Veröffentlicht: 23.08.2025





















Ein Setting, begrenzt und klar umrissen, wie gemacht für eine Geschichte oder für einen Film. Das Fährboot Norrøna sollte mich nach Island bringen, 48 Stunden über den Nordatlantik. Mit Aufregung und Respekt bestieg ich das Boot am Dienstagmorgen. Fasziniert verfolgte ich, wie das Schiff - 160 m lang, 30 m breit und 8 Decks "hoch" - den Hafen verließ. Im Anschluss bezog ich die Kajüte in meiner Sammelkabine. Das Boot bot 1.400 Passagieren Platz und fasste bis zu 800 PKWs.
Die Zeit an Bord verging seltsam asynchron. Noch bevor ich mich langweilte, legte ich eine Lesestunde ein, verbrachte etwas Zeit an Deck und checkte Googlemaps. Nachmittags war dann Zeit für einige Filmen auf dem Handy. Es mangelte nicht an Aufenthaltsräumen mit Lounge-Charakter, dazu Cafés, Restaurants, Kino, Fitnessbereich, ein Raum mit Spielautomaten sowie eine Skybar mit dem Namen Laterna Magica, direkt unter der Brücke - das alles galt es zu erkunden. Draußen verdunkelte es sich währenddessen zusehends und wir näherten uns wie angekündigt einem Unwettergebiet zwischen der norwegischen Küste und den Shetland Inseln mit Wellenhöhen von bis zu fünf Metern.

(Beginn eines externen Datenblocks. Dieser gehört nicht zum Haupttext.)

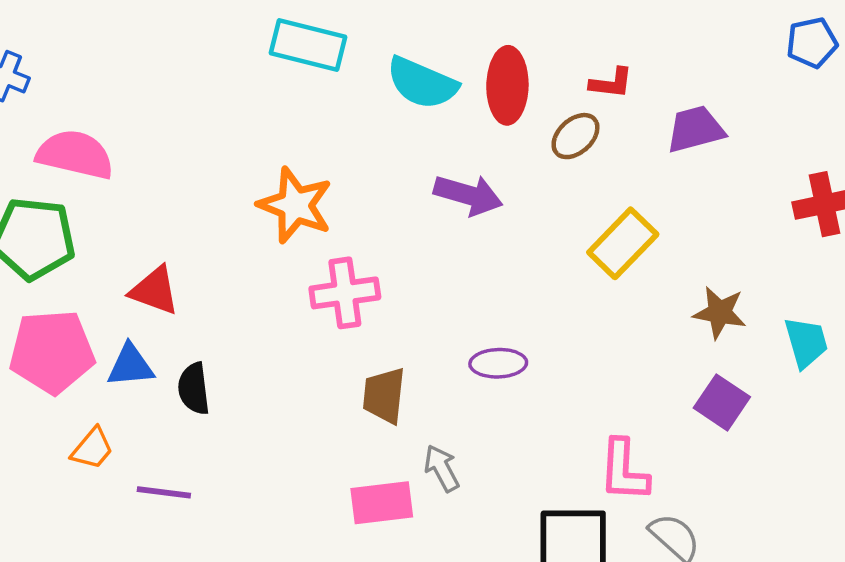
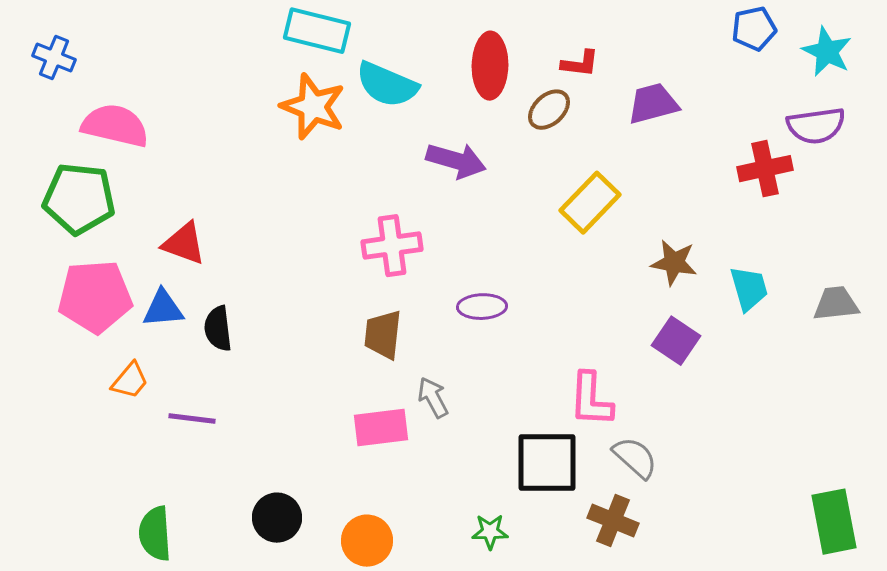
cyan semicircle: (422, 83) -> (387, 85), moved
orange star: (295, 205) -> (313, 107), moved
pink cross: (345, 293) -> (392, 246), moved

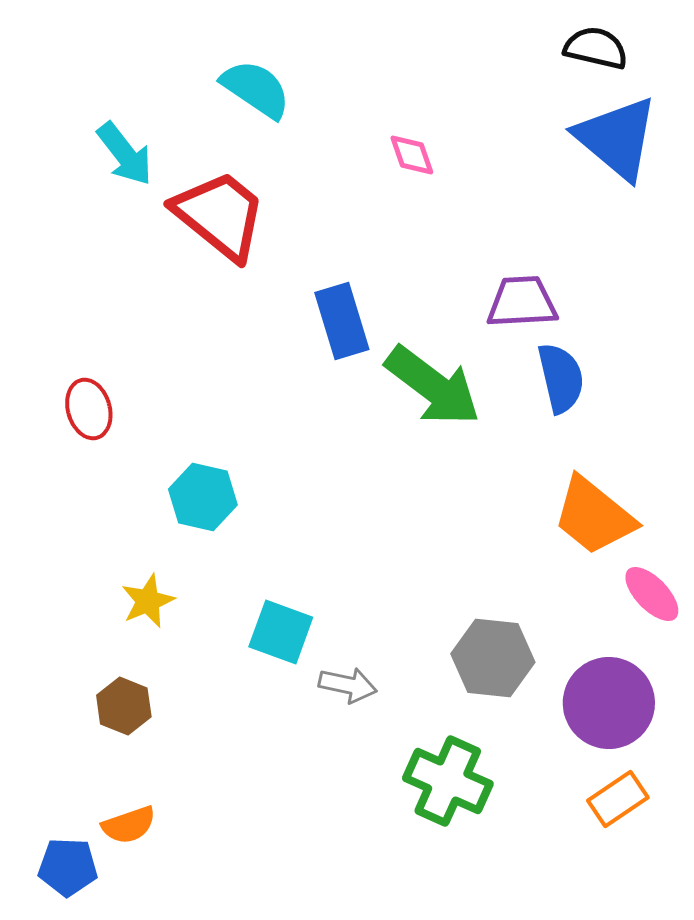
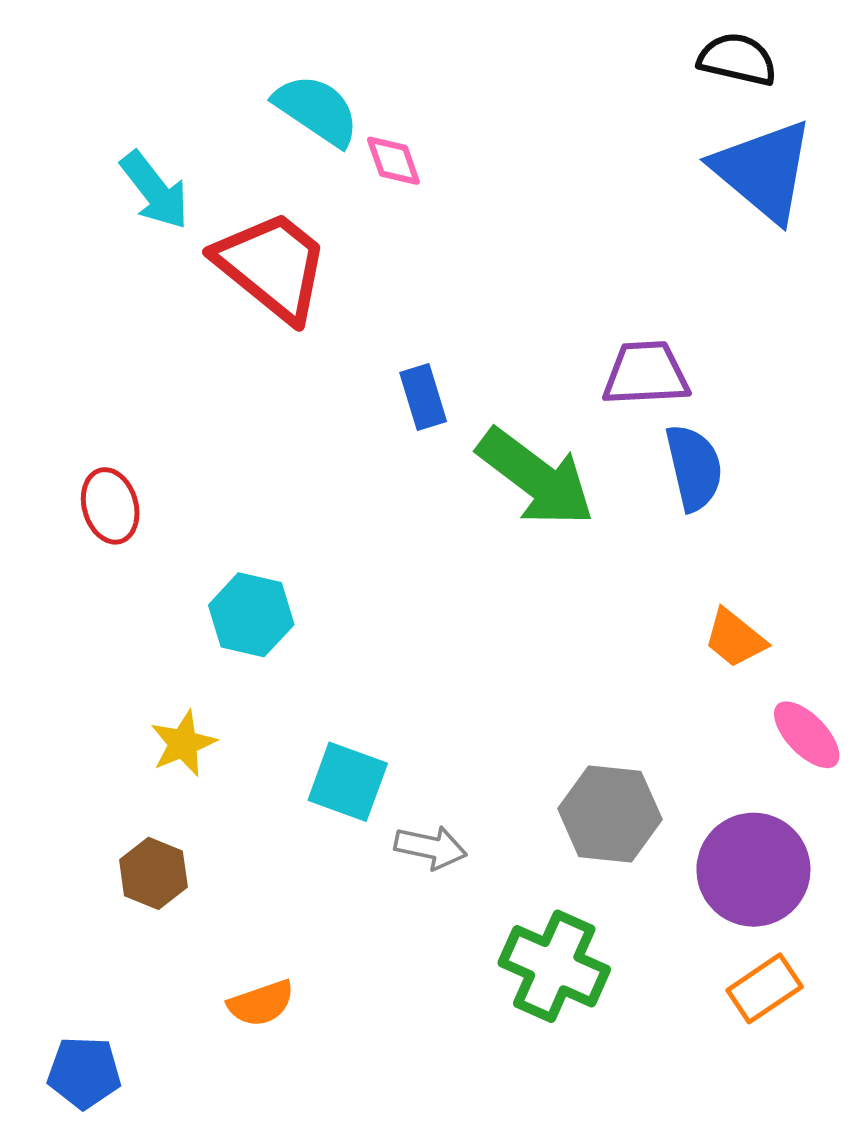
pink diamond: (412, 155) -> (393, 161), moved
blue rectangle: (342, 321) -> (423, 397), size x0.7
orange trapezoid: (594, 516) -> (735, 638), size x0.6
orange semicircle: (129, 825) -> (261, 1003), moved

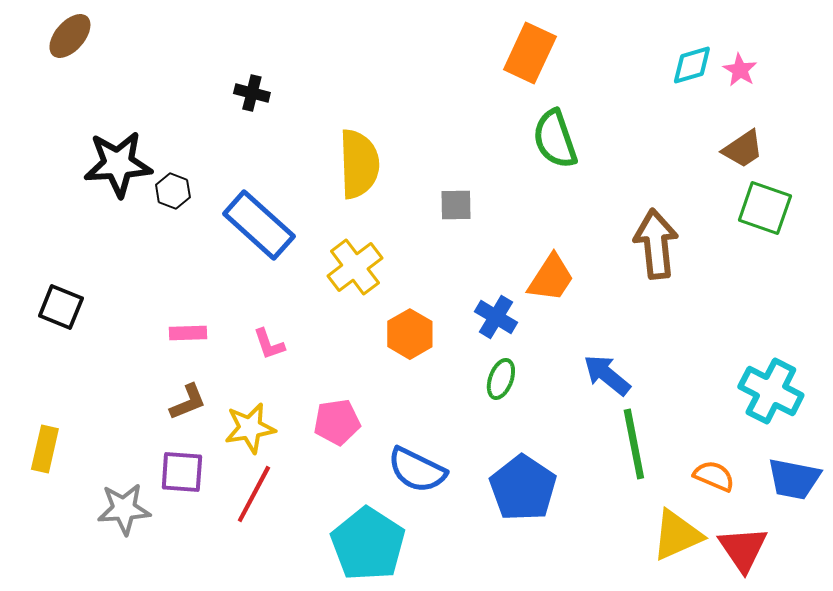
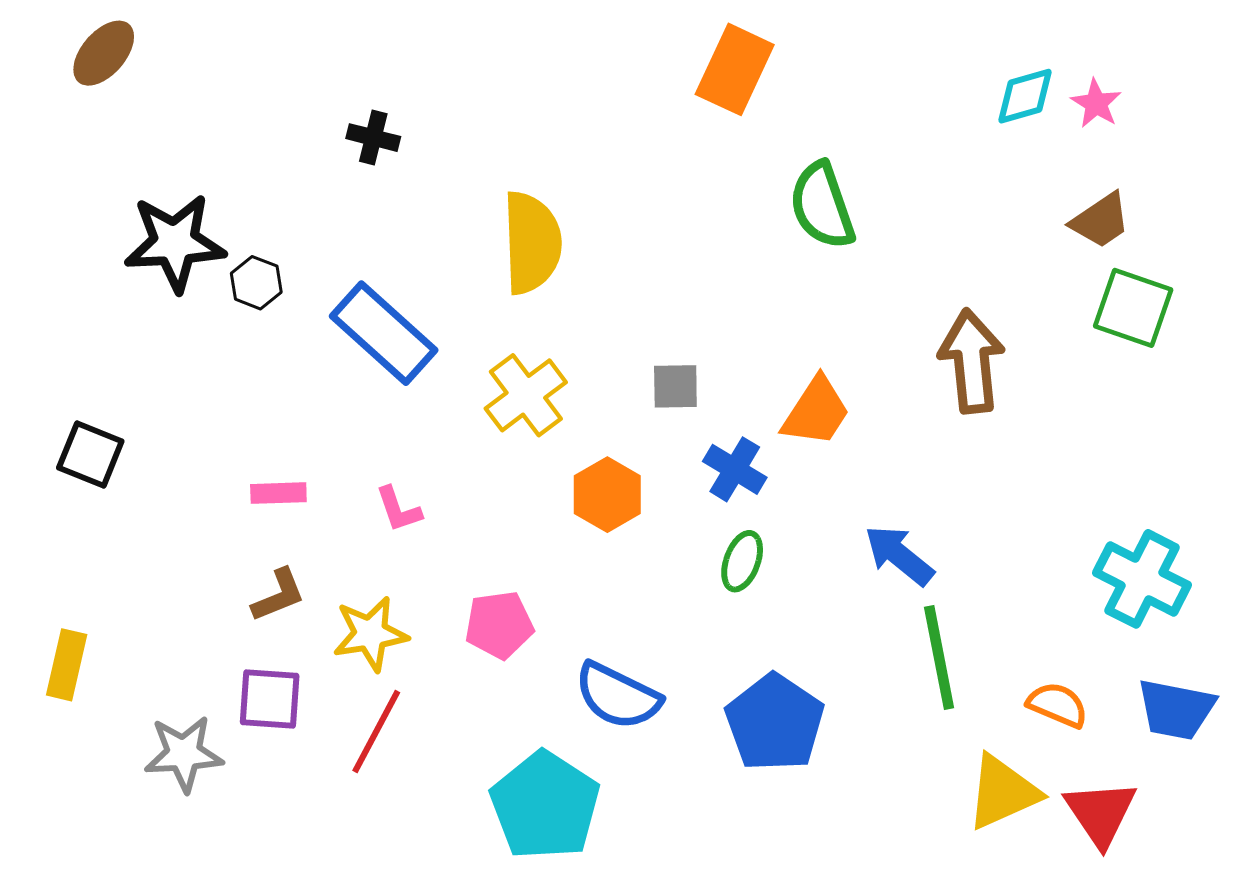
orange rectangle: (530, 53) -> (735, 69), moved
gray square: (456, 205) -> (675, 386), moved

Die anfängliche Skepsis gegenüber meiner Seetauglichkeit blieb unbegründet und ich genoss das Wiegen im Wasser. Die Decks leerten sich zusehends, Menschen torkelten wie betrunken über die Gänge, was sehr lustig anzusehen war. Die letzte Stunde vor dem Schlafengehen verbrachte ich in der Bar. Eine Solokünstlerin spielte instrumentale Coverversionen (Dolly Parton, Oasis, Neil Young u.a.), im Publikum nicht mehr als 15 Gäste, draußen die rauschende See, hinter der Bar klirrten Gläser. Ich schaukelte ins Bettchen.
Meine Kabine lag auf Deck 2, direkt unter den Autostellplätze, im Unterbauch des Bootes. Um auf Oberdeck zu gelangen, musste ich hoch auf Deck 8. 7 Uhr morgens, wir passierten gerade die Shetlands, mein Telefon wählte sich ins englische Mobilnetz und ich konnte für einige Minuten daddeln. Dann folgte das Frühstück. An meinem Seetag hatte ich Frühstück- und Abendbuffet gebucht. Dazwischen wieder Lesen, Spaziergänge an Deck, Videoschauen, Infovorträge zu den Reiseziele Färöer und Island sorgten zusätzlich für Kurzweil.
Nachmittags erreichte das Boot die Färöer-Inseln und legte in der Hauptstadt Torshavn an. In einer Stunde verließen einige Passagiere den Dampfer, andere stiegen zu und wir legten wieder ab. Wiki weiß, dass auf den Färöer-Inseln etwa 55.000 Menschen leben, genauso viele wie auf Grönland.
Abends dann Dinner (Buffet mit Getränken für 42,-) und draußen die Inseln zwischen Wolkenspiel und Sonnenuntergang. Ich kam auf meine Kosten. Die Nacht verlief ruhig und ich freute mich auf die Ankunft in Island am nächsten Morgen!